# WHAT IS NEEDED
Among the records below, find the lines that contain "name" and copy each of them.

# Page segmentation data
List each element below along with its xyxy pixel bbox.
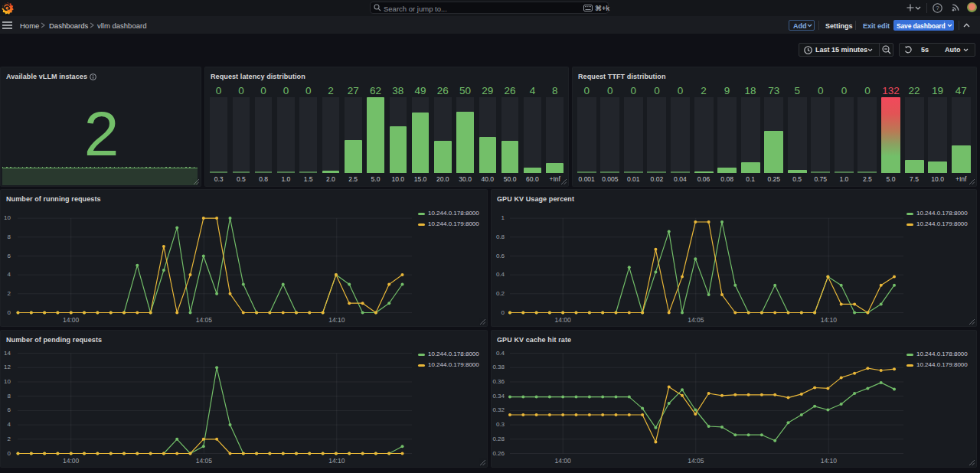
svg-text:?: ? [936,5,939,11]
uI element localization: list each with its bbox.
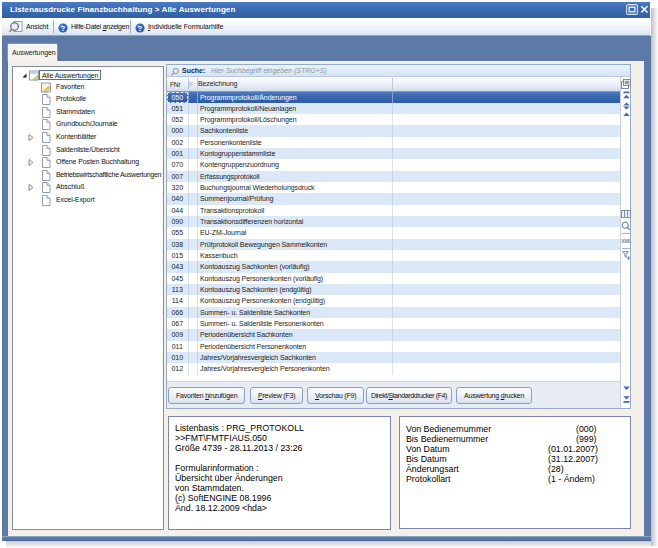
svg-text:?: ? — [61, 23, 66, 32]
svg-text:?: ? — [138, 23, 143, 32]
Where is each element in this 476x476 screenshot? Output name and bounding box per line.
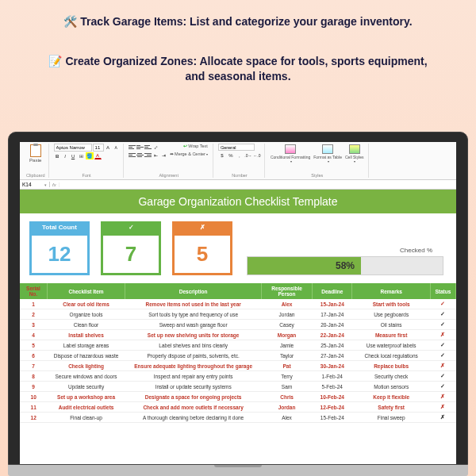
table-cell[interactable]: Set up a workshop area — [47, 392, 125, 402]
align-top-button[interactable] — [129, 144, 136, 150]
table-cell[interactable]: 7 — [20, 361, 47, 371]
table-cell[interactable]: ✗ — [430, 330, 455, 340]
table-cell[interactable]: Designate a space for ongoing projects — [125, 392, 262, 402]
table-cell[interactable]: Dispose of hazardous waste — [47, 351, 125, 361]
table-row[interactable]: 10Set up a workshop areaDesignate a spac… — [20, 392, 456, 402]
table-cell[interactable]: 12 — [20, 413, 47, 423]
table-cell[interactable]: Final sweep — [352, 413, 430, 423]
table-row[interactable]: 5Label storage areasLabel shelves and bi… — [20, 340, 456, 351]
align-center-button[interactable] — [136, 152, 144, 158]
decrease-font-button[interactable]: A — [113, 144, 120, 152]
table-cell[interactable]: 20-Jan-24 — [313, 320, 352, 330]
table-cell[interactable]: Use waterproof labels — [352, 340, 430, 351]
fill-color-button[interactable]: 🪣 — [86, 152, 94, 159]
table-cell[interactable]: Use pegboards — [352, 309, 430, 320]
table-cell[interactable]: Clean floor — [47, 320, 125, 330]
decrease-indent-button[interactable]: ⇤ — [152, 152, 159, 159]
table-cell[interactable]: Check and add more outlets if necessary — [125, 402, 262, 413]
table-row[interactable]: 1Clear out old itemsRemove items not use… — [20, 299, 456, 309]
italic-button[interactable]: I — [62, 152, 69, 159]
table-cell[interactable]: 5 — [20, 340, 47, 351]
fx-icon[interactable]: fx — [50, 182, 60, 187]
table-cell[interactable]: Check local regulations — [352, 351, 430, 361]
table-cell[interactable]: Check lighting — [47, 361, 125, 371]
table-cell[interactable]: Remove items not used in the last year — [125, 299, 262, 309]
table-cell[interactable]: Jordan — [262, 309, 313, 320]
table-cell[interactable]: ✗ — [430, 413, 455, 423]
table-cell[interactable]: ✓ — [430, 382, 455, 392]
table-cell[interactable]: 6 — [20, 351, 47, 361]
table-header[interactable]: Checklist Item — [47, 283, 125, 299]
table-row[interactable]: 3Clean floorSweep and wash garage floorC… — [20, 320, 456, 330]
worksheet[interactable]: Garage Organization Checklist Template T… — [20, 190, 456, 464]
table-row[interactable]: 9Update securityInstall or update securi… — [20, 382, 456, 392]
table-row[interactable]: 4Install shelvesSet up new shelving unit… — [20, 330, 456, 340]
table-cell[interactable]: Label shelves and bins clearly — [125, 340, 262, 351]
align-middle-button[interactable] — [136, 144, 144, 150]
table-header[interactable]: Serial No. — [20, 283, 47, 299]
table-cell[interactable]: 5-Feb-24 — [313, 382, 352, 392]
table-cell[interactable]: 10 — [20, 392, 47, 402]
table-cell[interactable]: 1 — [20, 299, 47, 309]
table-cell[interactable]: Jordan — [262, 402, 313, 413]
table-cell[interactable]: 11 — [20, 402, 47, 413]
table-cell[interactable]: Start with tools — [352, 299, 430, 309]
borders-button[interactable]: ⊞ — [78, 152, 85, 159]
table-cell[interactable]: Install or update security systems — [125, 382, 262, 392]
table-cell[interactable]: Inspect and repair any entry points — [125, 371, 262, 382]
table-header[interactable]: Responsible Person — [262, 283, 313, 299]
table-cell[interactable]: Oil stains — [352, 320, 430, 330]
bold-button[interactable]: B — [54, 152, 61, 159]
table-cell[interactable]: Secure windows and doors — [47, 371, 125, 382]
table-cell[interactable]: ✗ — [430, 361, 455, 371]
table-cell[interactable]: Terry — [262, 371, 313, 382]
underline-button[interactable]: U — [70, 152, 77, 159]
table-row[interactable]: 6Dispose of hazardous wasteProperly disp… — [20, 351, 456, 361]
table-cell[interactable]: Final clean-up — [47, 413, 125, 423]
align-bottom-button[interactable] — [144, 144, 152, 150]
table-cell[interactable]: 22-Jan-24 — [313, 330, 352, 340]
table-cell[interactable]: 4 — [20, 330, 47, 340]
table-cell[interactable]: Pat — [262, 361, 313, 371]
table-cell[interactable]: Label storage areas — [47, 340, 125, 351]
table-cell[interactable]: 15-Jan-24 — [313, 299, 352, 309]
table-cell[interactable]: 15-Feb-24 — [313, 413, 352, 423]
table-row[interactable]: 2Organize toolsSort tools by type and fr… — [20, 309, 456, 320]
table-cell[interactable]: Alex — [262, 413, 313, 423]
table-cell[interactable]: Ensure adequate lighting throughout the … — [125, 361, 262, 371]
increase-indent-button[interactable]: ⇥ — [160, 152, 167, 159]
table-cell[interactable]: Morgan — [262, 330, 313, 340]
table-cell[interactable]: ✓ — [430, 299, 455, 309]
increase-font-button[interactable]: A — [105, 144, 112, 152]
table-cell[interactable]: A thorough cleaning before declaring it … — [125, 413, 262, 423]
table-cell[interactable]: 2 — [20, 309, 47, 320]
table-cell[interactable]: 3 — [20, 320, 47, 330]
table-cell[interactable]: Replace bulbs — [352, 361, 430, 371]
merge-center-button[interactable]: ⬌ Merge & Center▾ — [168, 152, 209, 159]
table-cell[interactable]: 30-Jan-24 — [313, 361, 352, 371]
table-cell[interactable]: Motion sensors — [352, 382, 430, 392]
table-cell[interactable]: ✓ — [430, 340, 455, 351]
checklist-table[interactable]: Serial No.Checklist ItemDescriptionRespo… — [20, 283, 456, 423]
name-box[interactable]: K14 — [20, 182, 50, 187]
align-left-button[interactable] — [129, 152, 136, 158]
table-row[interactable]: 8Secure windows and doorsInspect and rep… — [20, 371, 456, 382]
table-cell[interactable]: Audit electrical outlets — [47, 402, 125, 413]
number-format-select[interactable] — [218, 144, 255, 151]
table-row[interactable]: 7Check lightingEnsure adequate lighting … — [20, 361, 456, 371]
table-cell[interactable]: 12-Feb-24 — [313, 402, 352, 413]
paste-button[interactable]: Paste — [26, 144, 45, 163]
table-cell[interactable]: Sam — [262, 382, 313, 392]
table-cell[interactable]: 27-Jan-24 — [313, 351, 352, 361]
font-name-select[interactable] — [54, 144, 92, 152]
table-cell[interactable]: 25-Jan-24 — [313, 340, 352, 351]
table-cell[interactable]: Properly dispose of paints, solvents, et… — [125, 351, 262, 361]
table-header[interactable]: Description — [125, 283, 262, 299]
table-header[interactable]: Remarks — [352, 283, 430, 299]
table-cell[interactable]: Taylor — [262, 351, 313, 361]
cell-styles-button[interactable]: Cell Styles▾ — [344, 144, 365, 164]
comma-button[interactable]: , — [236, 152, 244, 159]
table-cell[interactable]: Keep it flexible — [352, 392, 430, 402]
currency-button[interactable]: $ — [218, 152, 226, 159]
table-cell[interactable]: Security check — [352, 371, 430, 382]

# ANSWER TO THE EXERCISE
Where is each element in this 476x476 screenshot? Output name and bounding box per line.
name-box[interactable]: K14 — [20, 182, 50, 187]
font-name-select[interactable] — [54, 144, 92, 152]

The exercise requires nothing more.